Ten minutes later another court officer appeared and called, “Gladstone!”
When he entered the courtroom, Jay had the unwelcome sense of stepping on to a stage. As a first-rate speaker who usually welcomed the chance to regale an audience, the shame that overcame him was nearly crippling. At least he was no longer wearing handcuffs. The court officer gestured to an enclosed area to the side of the courtroom that held several chairs and indicated Jay should sit down. Averting his eyes from the gallery, he complied. Judge Daryl Rice, a black man in his sixties with wire-rimmed half-glasses and a full head of white hair, was arranging a trial date for a young woman wearing tight jeans and a fake fur jacket, a female public defender on her flank.

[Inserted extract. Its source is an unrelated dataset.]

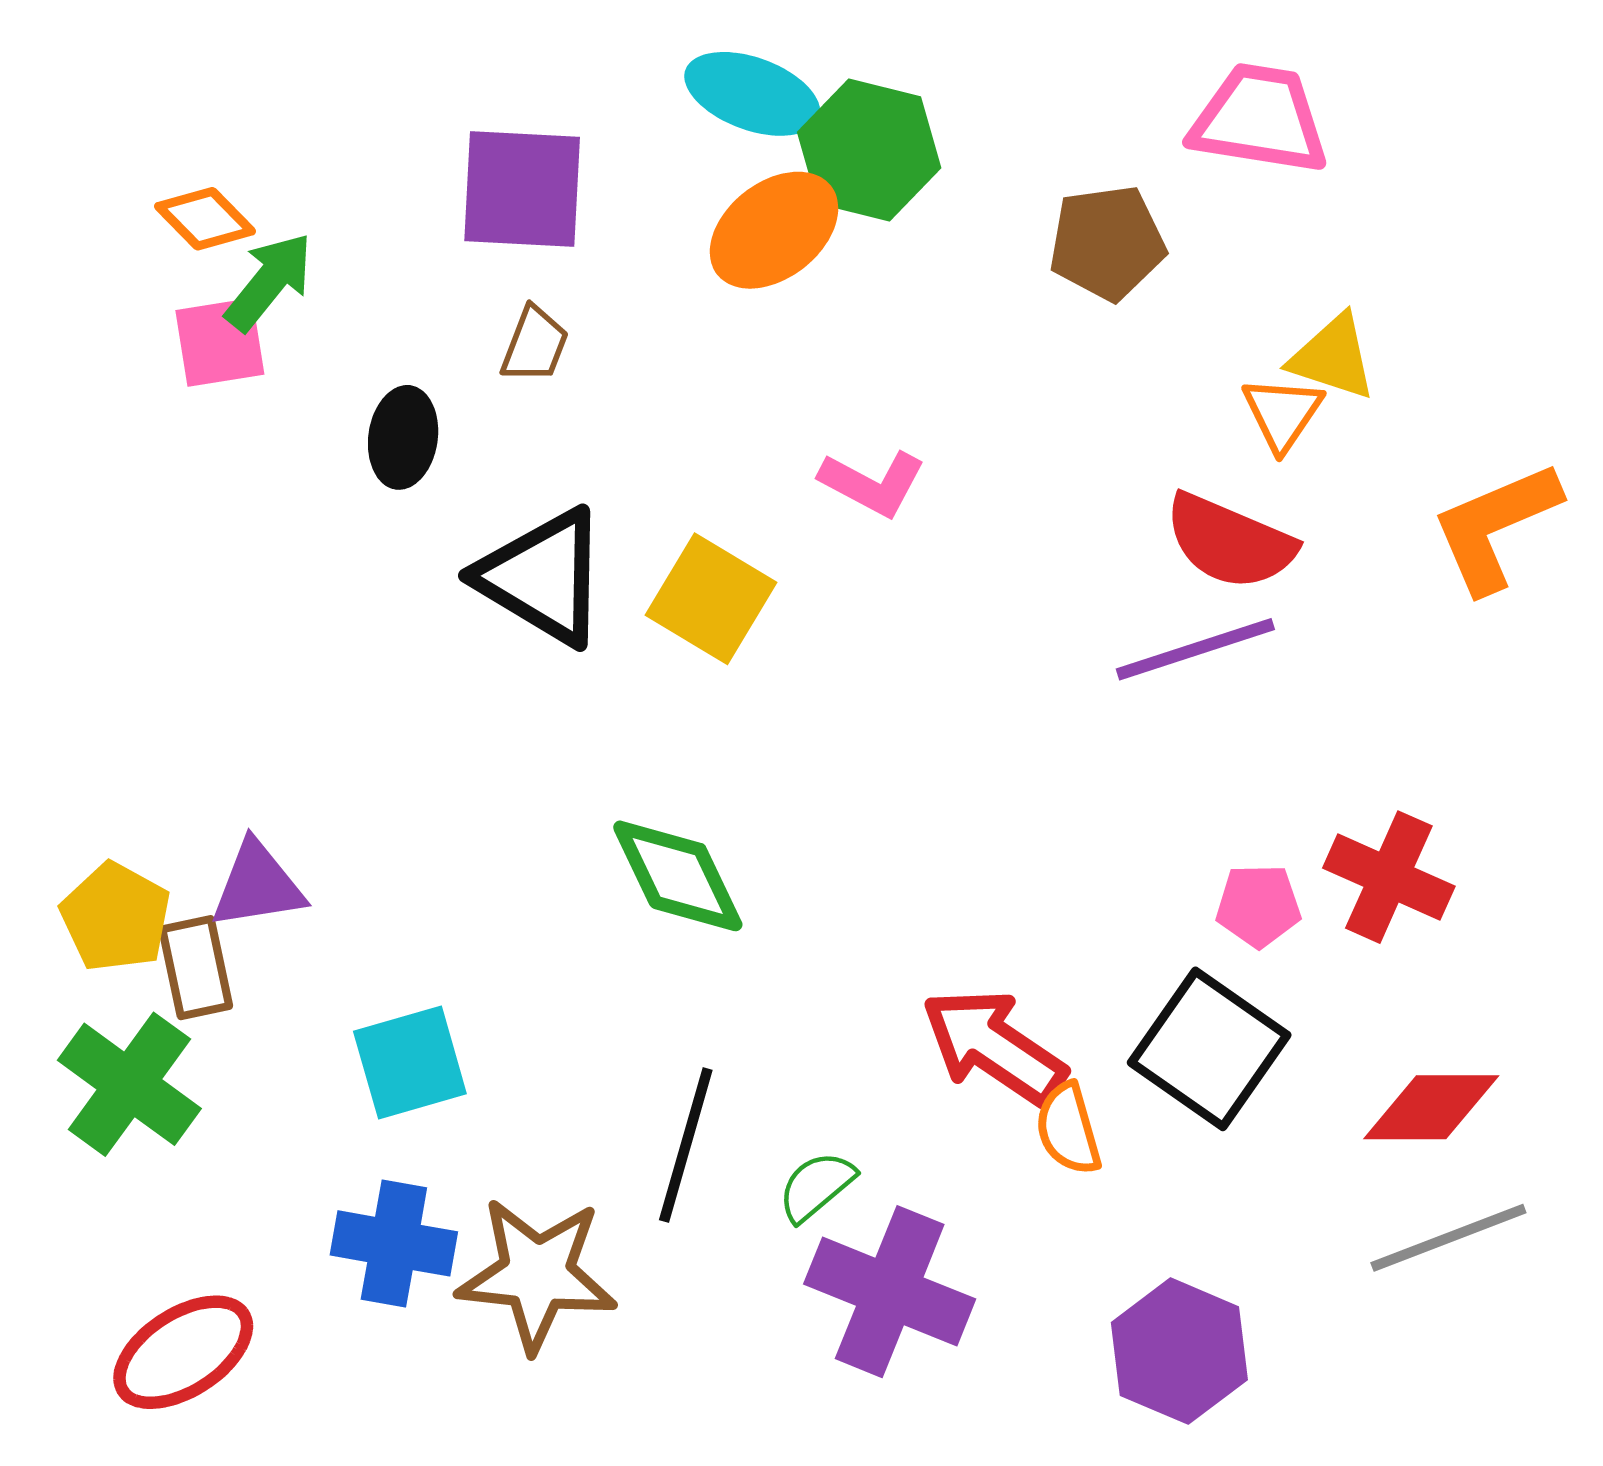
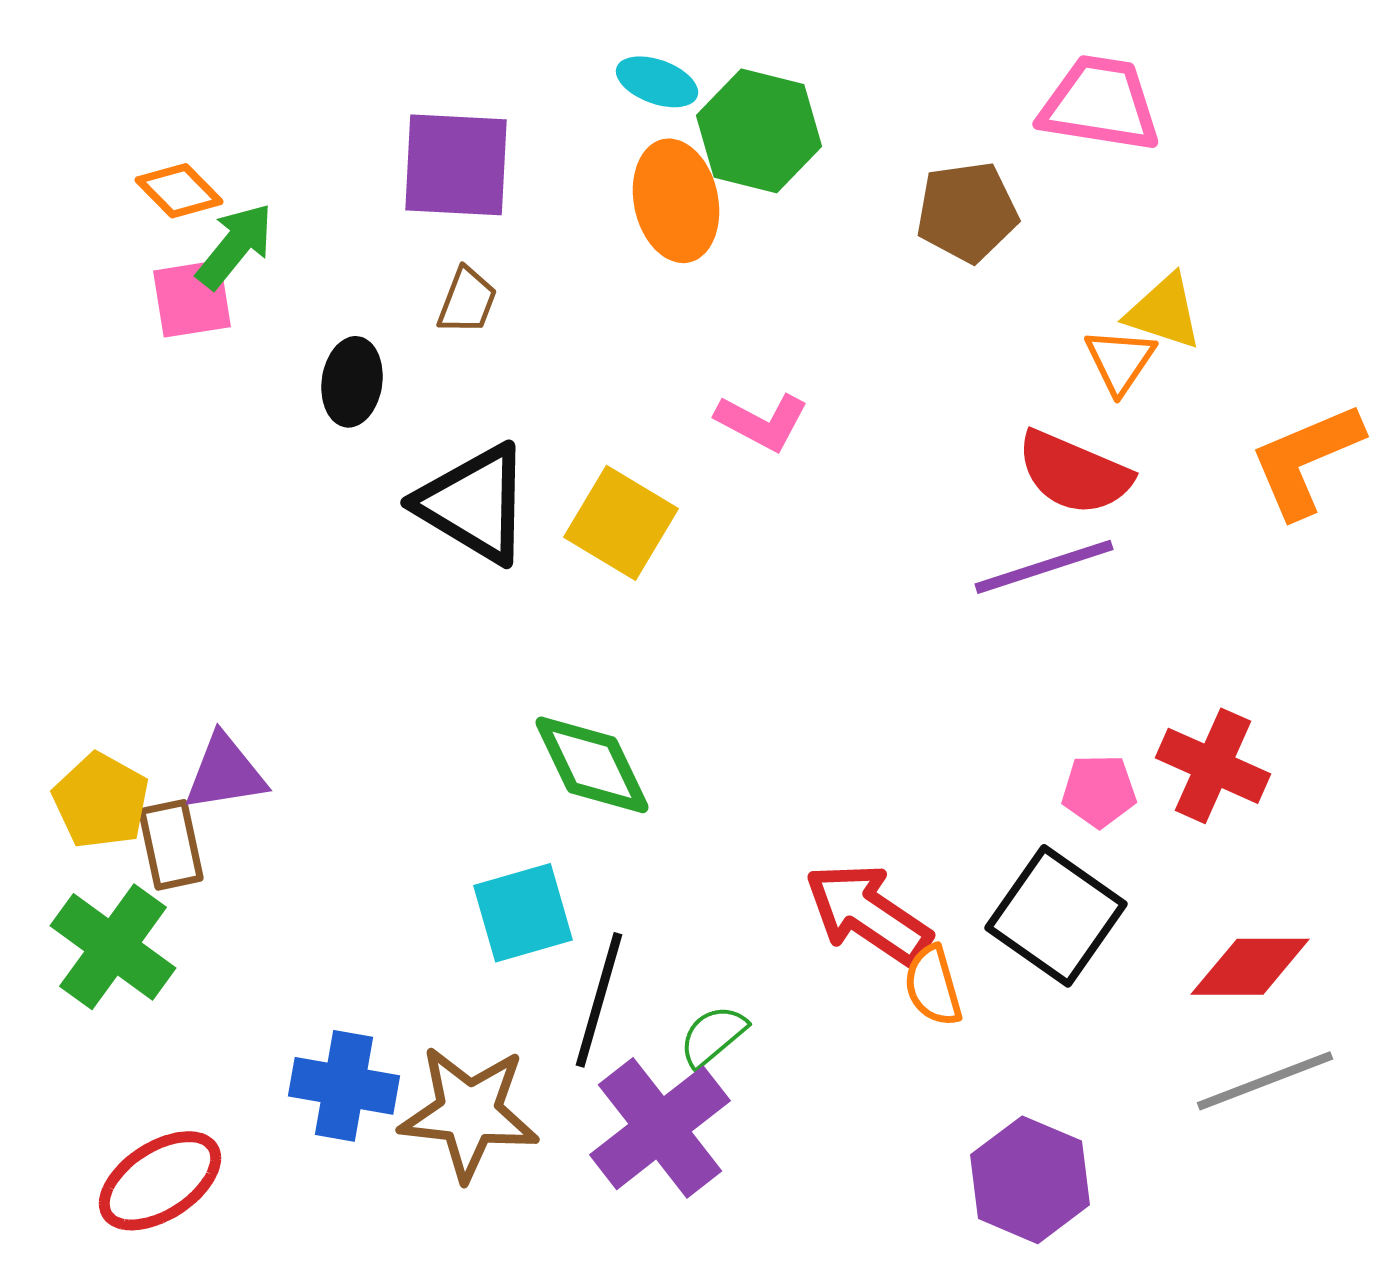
cyan ellipse: (752, 94) -> (657, 82), size x0.7
orange ellipse: (774, 230) -> (676, 201), turned -64
cyan square: (410, 1063) -> (523, 913), moved
purple cross: (890, 1292) -> (660, 1128), moved, turned 30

The isolation of the pen beneath the high ceiling of the courtroom reinforced the feeling of inconsequentiality he had been experiencing in the last several hours. Other than jury duty years earlier, Jay had never been in a courtroom, but the bench, counsel tables, empty jury box, and jammed gallery—he knew it was jammed after finally stealing a glance—were familiar from countless movies and television shows. That he found himself a participant in this environment, rather than a spectator peering at it on a plasma screen, lent the morning a surreal cast.
He recognized several beat reporters who covered the team, along with members of the non-sports media. Surrounding the reporters and correspondents was the herd, drawn like ancient Romans by the timeless drama of a prominent citizen brought low. It was sickening.

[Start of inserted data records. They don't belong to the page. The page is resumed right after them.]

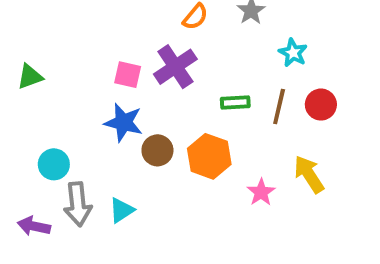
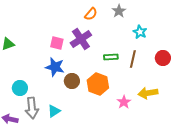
red circle: (321, 105) -> (163, 58), moved
yellow arrow: (309, 174) -> (148, 93), turned -66

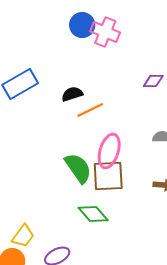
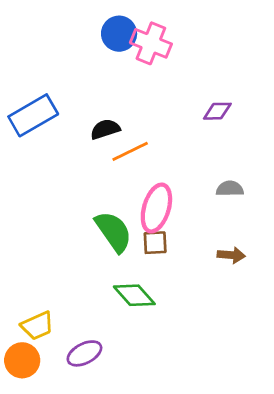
brown square: (108, 176) -> (155, 243), size x0.6
yellow trapezoid: (23, 236) -> (37, 326), turned 30

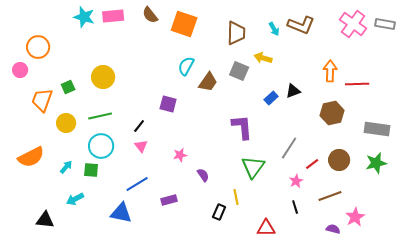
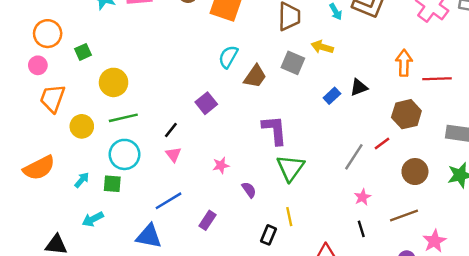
pink circle: (20, 70) -> (38, 65), moved
yellow circle: (103, 77) -> (114, 82), moved
green square: (68, 87) -> (83, 52), moved
purple square: (168, 104) -> (206, 103), turned 36
purple L-shape: (242, 127) -> (275, 130), moved
red line: (312, 164) -> (382, 143), moved
green triangle: (253, 167) -> (290, 168), moved
purple rectangle: (169, 200) -> (207, 220), turned -42

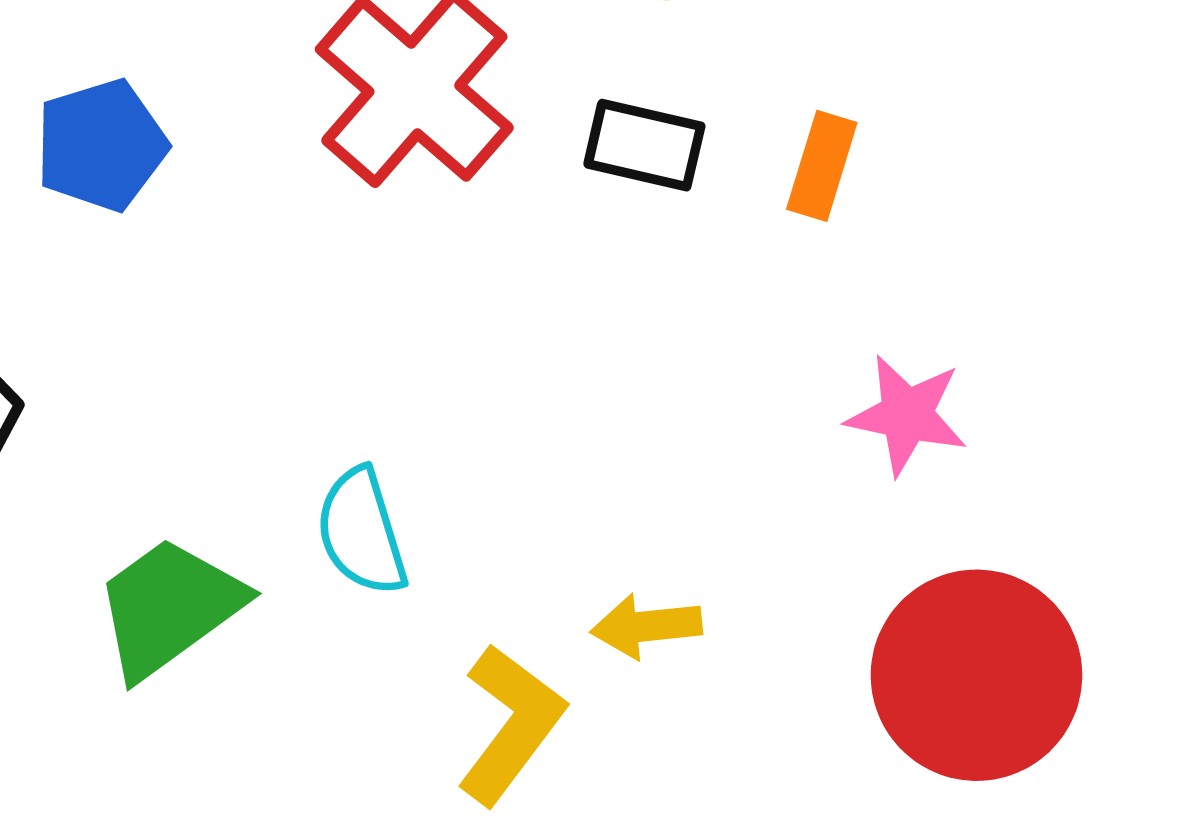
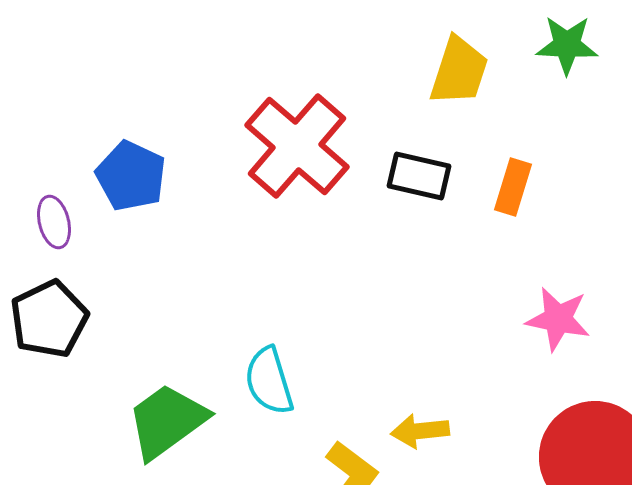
blue pentagon: (101, 145) -> (131, 176), turned -30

The woman with fake fur and her attorney stepped away from the bench as Jay heard the bailiff call his name. From somewhere behind him, an angular, older gentleman appeared. A fringe of salt and pepper hair surrounded his bald dome, eyes the pale blue of Russian winter. The bespoke gray suit he wore hung on a tall frame. A patterned tie bisected a white Brooks Brothers s
hirt. Black oxfords, polished. In a sepulchral voice that held decades of secrets, Herman Doomer inquired how he was faring. “Never better,” Jay said, the mild sarcasm meant to show that he had not broken down. The attorney assured his client this bit of “housekeeping” would not take long, and he would have him out of here shortly. Jay was greatly relieved by Doomer’s presence. The wise counsel he prudently offered had guided Gladstone family interests for years, and this morning the low-key certitude of his manner conveyed the unspoken assurance that he would be Jay’s Virgil.

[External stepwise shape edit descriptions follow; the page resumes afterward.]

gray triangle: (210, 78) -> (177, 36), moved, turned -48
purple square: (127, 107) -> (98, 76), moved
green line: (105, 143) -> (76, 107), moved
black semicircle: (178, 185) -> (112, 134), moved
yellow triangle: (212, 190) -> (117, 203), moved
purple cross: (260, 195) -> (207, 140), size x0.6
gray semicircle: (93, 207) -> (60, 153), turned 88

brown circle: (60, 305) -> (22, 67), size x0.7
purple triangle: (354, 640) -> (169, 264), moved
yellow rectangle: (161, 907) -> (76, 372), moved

“Do you have any idea how D’Angelo is doing?” Jay asked.
“I’ve only heard what the media is reporting.”
“Which is what?”
“They’re saying he’s in critical condition, but no details.”
Doomer guided Jay to the bench where Judge Rice presided. There he introduced himself with little fanfare. The judge nodded and turned to Jay.
“Mr. Gladstone,” Judge Rice said. “This is a surprise.”
“I can assure you,” Jay said, “No one is more surprised than I am.”
The red shirt with the yellow stitching that spelled out Bedford Police Golf Outing 2011 in cursive would have made him feel underdressed on a weekday morning in most circumstances, but standing in a courtroom he might as well have been naked. Doomer stood at Jay’s right. There was now another man in front of the judge.
He said, “Louis Pagano, Your Honor, representing the State of New York.”
“This must be a significant case if Ms. Lupo sent you to the courtroom for the arraignment, Mr. Pagano.” Was the judge bantering with Pagano? Jay was not encouraged by the familiarity between them. “What are the charges?”
“We’d like to introduce initial charges today, Your Honor, and hold off on the others pending the outcome of the victim’s treatment.”